Task to complete: Nothing is needed except the lines below that run from the one with "Alison Krauss &" through the one with "Various Artists - Long", repeated exactly.

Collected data

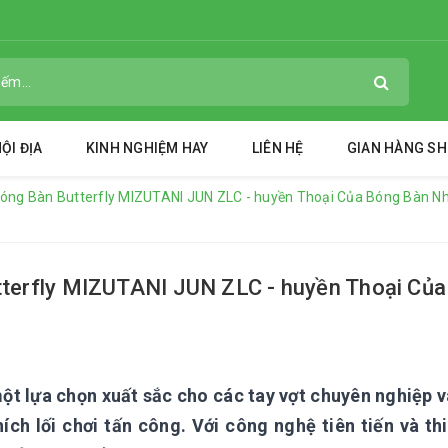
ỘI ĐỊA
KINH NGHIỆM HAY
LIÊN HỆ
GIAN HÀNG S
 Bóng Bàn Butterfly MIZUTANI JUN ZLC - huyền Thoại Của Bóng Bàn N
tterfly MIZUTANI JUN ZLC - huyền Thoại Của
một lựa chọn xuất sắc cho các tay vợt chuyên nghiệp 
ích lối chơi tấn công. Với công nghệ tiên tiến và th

==

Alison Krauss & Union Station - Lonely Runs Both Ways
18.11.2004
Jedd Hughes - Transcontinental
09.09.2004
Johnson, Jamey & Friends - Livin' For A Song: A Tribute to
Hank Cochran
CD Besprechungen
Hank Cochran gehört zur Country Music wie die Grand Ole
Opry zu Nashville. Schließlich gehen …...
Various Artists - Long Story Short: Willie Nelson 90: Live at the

--

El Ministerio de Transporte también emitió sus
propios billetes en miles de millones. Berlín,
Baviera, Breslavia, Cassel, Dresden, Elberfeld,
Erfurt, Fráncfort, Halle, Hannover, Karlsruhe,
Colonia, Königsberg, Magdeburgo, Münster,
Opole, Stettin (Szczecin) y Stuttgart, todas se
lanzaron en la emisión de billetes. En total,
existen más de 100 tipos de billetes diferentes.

Response:
Alison Krauss & Union Station - Lonely Runs Both Ways
18.11.2004
Jedd Hughes - Transcontinental
09.09.2004
Johnson, Jamey & Friends - Livin' For A Song: A Tribute to
Hank Cochran
CD Besprechungen
Hank Cochran gehört zur Country Music wie die Grand Ole
Opry zu Nashville. Schließlich gehen …...
Various Artists - Long Story Short: Willie Nelson 90: Live at the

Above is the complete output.